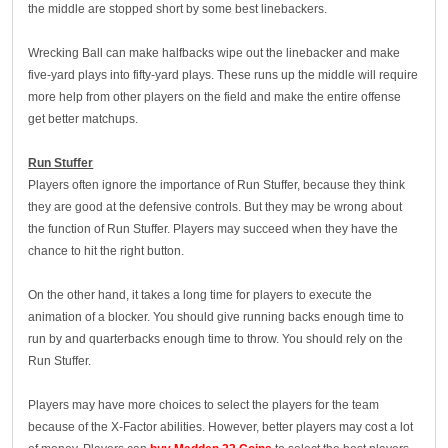
the middle are stopped short by some best linebackers.
Wrecking Ball can make halfbacks wipe out the linebacker and make
five-yard plays into fifty-yard plays. These runs up the middle will require
more help from other players on the field and make the entire offense
get better matchups.
Run Stuffer
Players often ignore the importance of Run Stuffer, because they think
they are good at the defensive controls. But they may be wrong about
the function of Run Stuffer. Players may succeed when they have the
chance to hit the right button.
On the other hand, it takes a long time for players to execute the
animation of a blocker. You should give running backs enough time to
run by and quarterbacks enough time to throw. You should rely on the
Run Stuffer.
Players may have more choices to select the players for the team
because of the X-Factor abilities. However, better players may cost a lot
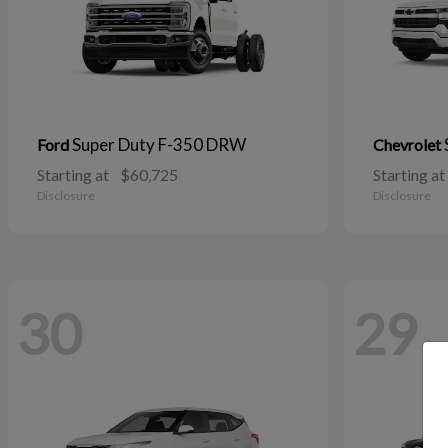
Super Duty F-350 DRW
Ford
Chevrolet
Starting at
$60,725
Starting at
Disclosure
Disclosure
30
29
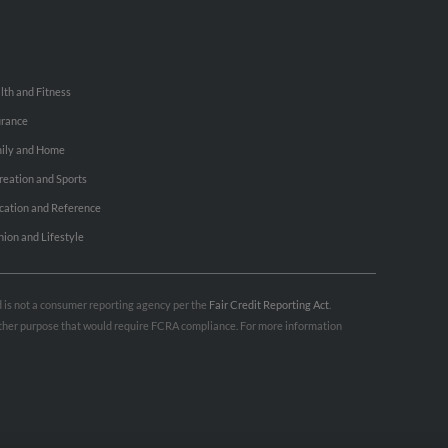
lth and Fitness
urance
ily and Home
reation and Sports
cation and Reference
hion and Lifestyle
nd is not a consumer reporting agency per the
Fair Credit Reporting Act
.
 other purpose that would require FCRA compliance. For more information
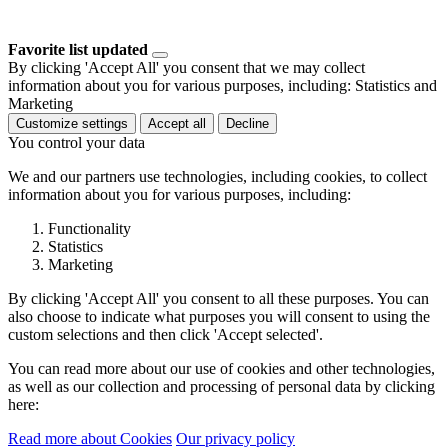
Favorite list updated
By clicking 'Accept All' you consent that we may collect
information about you for various purposes, including: Statistics and
Marketing
Customize settings
Accept all
Decline
You control your data
We and our partners use technologies, including cookies, to collect
information about you for various purposes, including:
Functionality
Statistics
Marketing
By clicking 'Accept All' you consent to all these purposes. You can
also choose to indicate what purposes you will consent to using the
custom selections and then click 'Accept selected'.
You can read more about our use of cookies and other technologies,
as well as our collection and processing of personal data by clicking
here:
Read more about Cookies
Our privacy policy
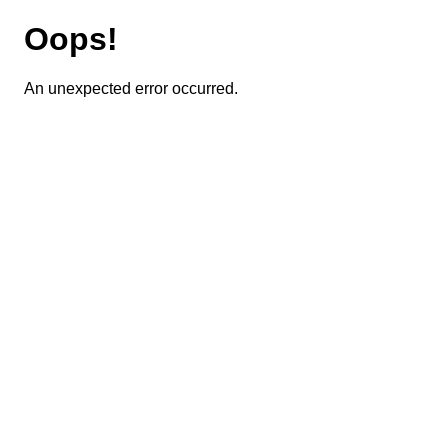
Oops!
An unexpected error occurred.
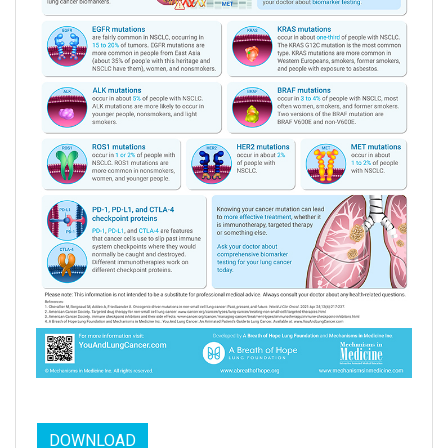
DOWNLOAD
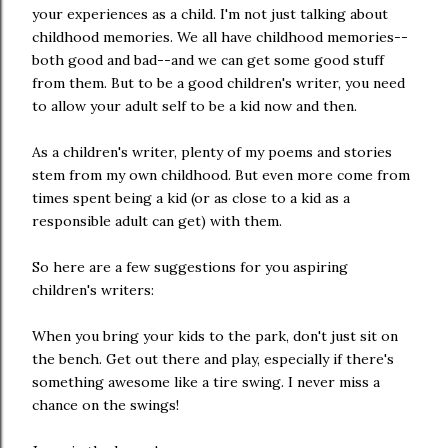
your experiences as a child. I'm not just talking about
childhood memories. We all have childhood memories--
both good and bad--and we can get some good stuff
from them. But to be a good children's writer, you need
to allow your adult self to be a kid now and then.
As a children's writer, plenty of my poems and stories
stem from my own childhood. But even more come from
times spent being a kid (or as close to a kid as a
responsible adult can get) with them.
So here are a few suggestions for you aspiring
children's writers:
When you bring your kids to the park, don't just sit on
the bench. Get out there and play, especially if there's
something awesome like a tire swing. I never miss a
chance on the swings!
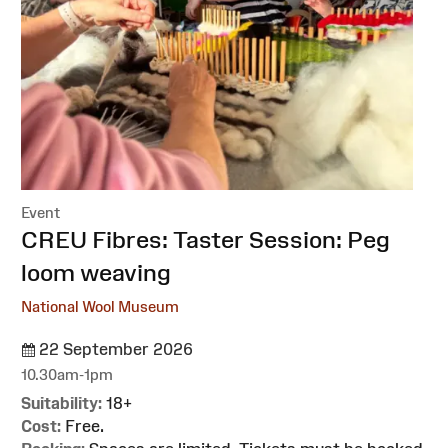
Event
:
CREU Fibres: Taster Session: Peg
loom weaving
National Wool Museum
22 September 2026
10.30am-1pm
Suitability:
18+
Cost:
Free.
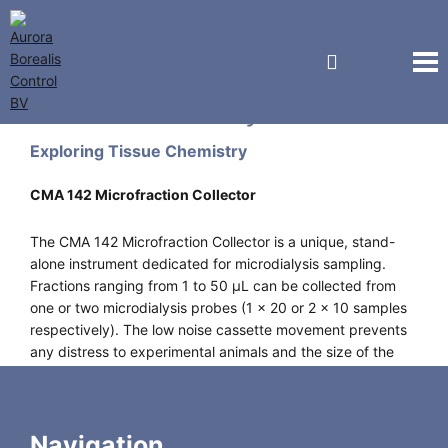
CMA Microdialysis
Exploring Tissue Chemistry
CMA 142 Microfraction Collector
The CMA 142 Microfraction Collector is a unique, stand-
alone instrument dedicated for microdialysis sampling.
Fractions ranging from 1 to 50 µL can be collected from
one or two microdialysis probes (1 x 20 or 2 x 10 samples
respectively). The low noise cassette movement prevents
any distress to experimental animals and the size of the
instrument (130W x 80H x 100D mm) permits it to be used
in the operation theater without long connection tubing.
Navigation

______

▶ [Work to be completed] Transcribe each record exactly as it appears, but omit every picture.

▶ [Reply to the exercise]
the middle are stopped short by some best linebackers.
Wrecking Ball can make halfbacks wipe out the linebacker and make
five-yard plays into fifty-yard plays. These runs up the middle will require
more help from other players on the field and make the entire offense
get better matchups.
Run Stuffer
Players often ignore the importance of Run Stuffer, because they think
they are good at the defensive controls. But they may be wrong about
the function of Run Stuffer. Players may succeed when they have the
chance to hit the right button.
On the other hand, it takes a long time for players to execute the
animation of a blocker. You should give running backs enough time to
run by and quarterbacks enough time to throw. You should rely on the
Run Stuffer.
Players may have more choices to select the players for the team
because of the X-Factor abilities. However, better players may cost a lot
Super Duty F-350 DRW
Ford
Chevrolet
Starting at
$60,725
Starting at
Disclosure
Disclosure
30
29
lth and Fitness
urance
ily and Home
reation and Sports
cation and Reference
hion and Lifestyle
nd is not a consumer reporting agency per the
Fair Credit Reporting Act
.
 other purpose that would require FCRA compliance. For more information
Favorite list updated
By clicking 'Accept All' you consent that we may collect
information about you for various purposes, including: Statistics and
Marketing
Customize settings
Accept all
Decline
You control your data
We and our partners use technologies, including cookies, to collect
information about you for various purposes, including:
Functionality
Statistics
Marketing
By clicking 'Accept All' you consent to all these purposes. You can
also choose to indicate what purposes you will consent to using the
custom selections and then click 'Accept selected'.
You can read more about our use of cookies and other technologies,
as well as our collection and processing of personal data by clicking
here:
Read more about Cookies
Our privacy policy
Oops!
An unexpected error occurred.
DOWNLOAD
your experiences as a child. I'm not just talking about
childhood memories. We all have childhood memories--
both good and bad--and we can get some good stuff
from them. But to be a good children's writer, you need
to allow your adult self to be a kid now and then.
As a children's writer, plenty of my poems and stories
stem from my own childhood. But even more come from
times spent being a kid (or as close to a kid as a
responsible adult can get) with them.
So here are a few suggestions for you aspiring
children's writers:
When you bring your kids to the park, don't just sit on
the bench. Get out there and play, especially if there's
something awesome like a tire swing. I never miss a
chance on the swings!
Event
:
CREU Fibres: Taster Session: Peg
loom weaving
National Wool Museum
22 September 2026
10.30am-1pm
Suitability:
18+
Cost:
Free.
CMA Microdialysis
Exploring Tissue Chemistry
CMA 142 Microfraction Collector
The CMA 142 Microfraction Collector is a unique, stand-
alone instrument dedicated for microdialysis sampling.
Fractions ranging from 1 to 50 µL can be collected from
one or two microdialysis probes (1 x 20 or 2 x 10 samples
respectively). The low noise cassette movement prevents
any distress to experimental animals and the size of the
instrument (130W x 80H x 100D mm) permits it to be used
in the operation theater without long connection tubing.
Navigation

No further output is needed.